I'm posting below the introductory reading text that I wrote.  All of the other material is available at the links above.

History of the Nazi Party
The word “Nazi” refers to a political party that controlled Germany from 1933 to 1945.  It was associated with the fascist ideology.  Fascism supports a strong central government and a strong police force.
Nazism in particular is associated with racist ideology. 
“Race” is a category of dividing people into different groups based on what they look like.  Historically, the most common way to do this has been by skin color.  For example: white people, brown people, black people.
“Racism” is the idea that some races are good, and other races are bad.  For example--the idea that white people are good, and black people are bad.

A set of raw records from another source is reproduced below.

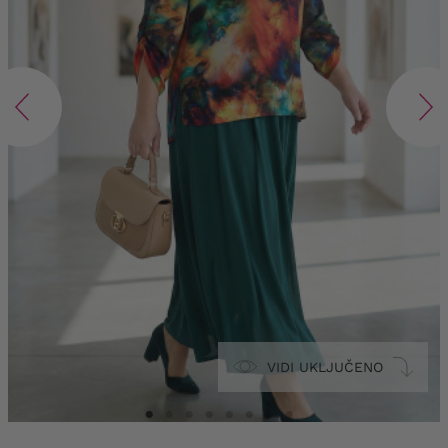
VIDI UKLJUČENO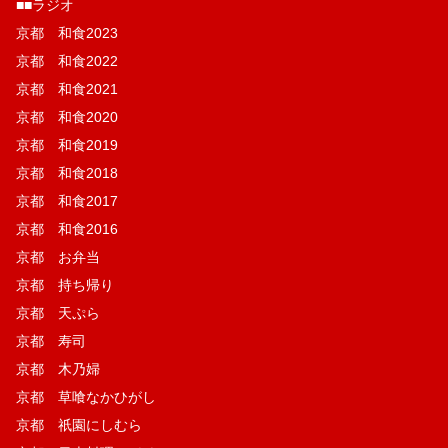
■■ラジオ
京都 和食2023
京都 和食2022
京都 和食2021
京都 和食2020
京都 和食2019
京都 和食2018
京都 和食2017
京都 和食2016
京都 お弁当
京都 持ち帰り
京都 天ぷら
京都 寿司
京都 木乃婦
京都 草喰なかひがし
京都 祇園にしむら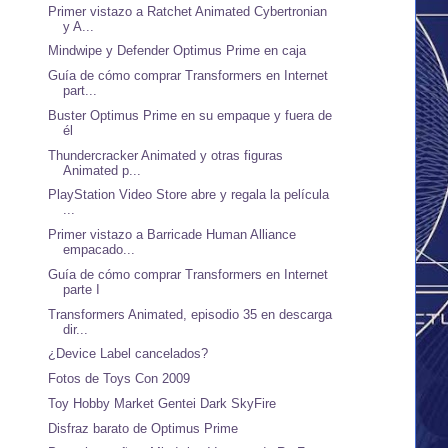
Primer vistazo a Ratchet Animated Cybertronian
y A...
Mindwipe y Defender Optimus Prime en caja
Guía de cómo comprar Transformers en Internet
part...
Buster Optimus Prime en su empaque y fuera de
él
Thundercracker Animated y otras figuras
Animated p...
PlayStation Video Store abre y regala la película
...
Primer vistazo a Barricade Human Alliance
empacado...
Guía de cómo comprar Transformers en Internet
parte I
Transformers Animated, episodio 35 en descarga
dir...
¿Device Label cancelados?
Fotos de Toys Con 2009
Toy Hobby Market Gentei Dark SkyFire
Disfraz barato de Optimus Prime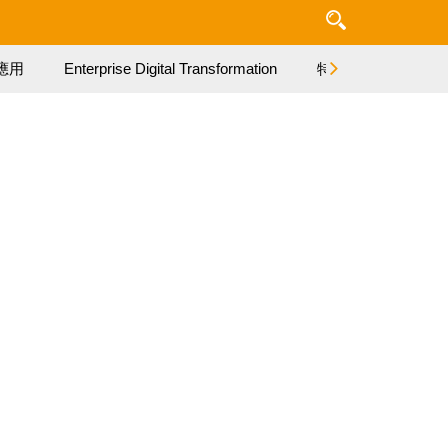
應用
Enterprise Digital Transformation
特集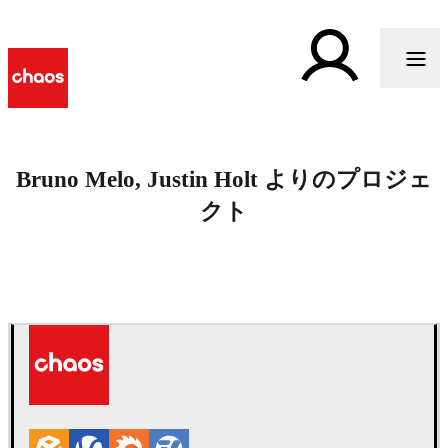
Bruno Melo, Justin Holt よりのプロジェ
クト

The Nazis believed in what they called “The Aryan Master Race”.  This was the belief that the white people who lived in Northern Europe were the best people, and the other races were bad.
The Nazis are famous for their concentration camps.  A concentration camp is a prison in which a large group of people are kept in very bad conditions.  There were many people that the Nazis did not like, so the Nazis put lots of different kinds of people in the concentration camps: homosexuals, communists, Gypsies, swing kids (kids who listened to swing music), and anyone who spoke out against the government.  However, the people who suffered most under the Nazis were the Jews.

The Nazis and the Jews
Jews are the descendants of the people who lived in Israel 2,000 years ago.  They are associated with the Jewish religion, but anyone who is born into a Jewish family is considered a Jew whether they are religious or not.  (For example, Karl Marx was Jewish, even though he did not believe in God.)
The Romans destroyed the ancient country of Israel 2,000 years ago, and ever since then, Jews have had no home country, but they have lived in Europe.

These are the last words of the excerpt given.